**AIM OF THE EXERCISE:** An exact copy of the entries is needed, with every picture left out.

**GIVEN RECORDS:**

# # # #

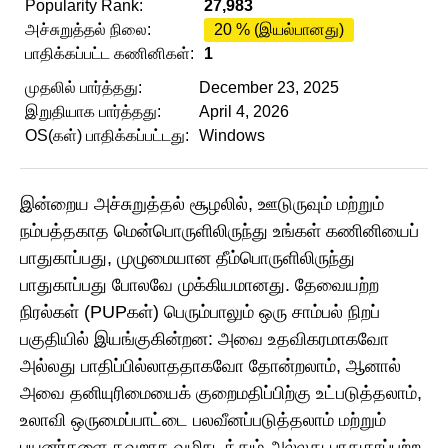
Popularity Rank:
27,983
அச்சுறுத்தல் நிலை:
20 % (இயல்பானது)
பாதிக்கப்பட்ட கணினிகள்:
1
முதலில் பார்த்தது:
December 23, 2025
இறுதியாக பார்த்தது:
April 4, 2026
OS(கள்) பாதிக்கப்பட்டது:
Windows
இன்றைய அச்சுறுத்தல் சூழலில், ஊடுருவும் மற்றும்
நம்பத்தகாத மென்பொருளிலிருந்து உங்கள் கணினியைப்
பாதுகாப்பது, முழுமையான தீம்பொருளிலிருந்து
பாதுகாப்பது போலவே முக்கியமானது. தேவையற்ற
நிரல்கள் (PUPகள்) பெரும்பாலும் ஒரு சாம்பல் நிறப்
பகுதியில் இயங்குகின்றன: அவை உதவிகரமாகவோ
அல்லது பாதிப்பில்லாததாகவோ தோன்றலாம், ஆனால்
அவை தனியுரிமையைக் குறைமதிப்பிற்கு உட்படுத்தலாம்,
உலாவி ஒருமைப்பாட்டை பலவீனப்படுத்தலாம் மற்றும்
பயனர்களை தவறாக வழிநடத்தும் அல்லது பாதுகாப்பற்ற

# # # #

**EXERCISE SOLUTION:**
Popularity Rank:
27,983
அச்சுறுத்தல் நிலை:
20 % (இயல்பானது)
பாதிக்கப்பட்ட கணினிகள்:
1
முதலில் பார்த்தது:
December 23, 2025
இறுதியாக பார்த்தது:
April 4, 2026
OS(கள்) பாதிக்கப்பட்டது:
Windows
இன்றைய அச்சுறுத்தல் சூழலில், ஊடுருவும் மற்றும்
நம்பத்தகாத மென்பொருளிலிருந்து உங்கள் கணினியைப்
பாதுகாப்பது, முழுமையான தீம்பொருளிலிருந்து
பாதுகாப்பது போலவே முக்கியமானது. தேவையற்ற
நிரல்கள் (PUPகள்) பெரும்பாலும் ஒரு சாம்பல் நிறப்
பகுதியில் இயங்குகின்றன: அவை உதவிகரமாகவோ
அல்லது பாதிப்பில்லாததாகவோ தோன்றலாம், ஆனால்
அவை தனியுரிமையைக் குறைமதிப்பிற்கு உட்படுத்தலாம்,
உலாவி ஒருமைப்பாட்டை பலவீனப்படுத்தலாம் மற்றும்
பயனர்களை தவறாக வழிநடத்தும் அல்லது பாதுகாப்பற்ற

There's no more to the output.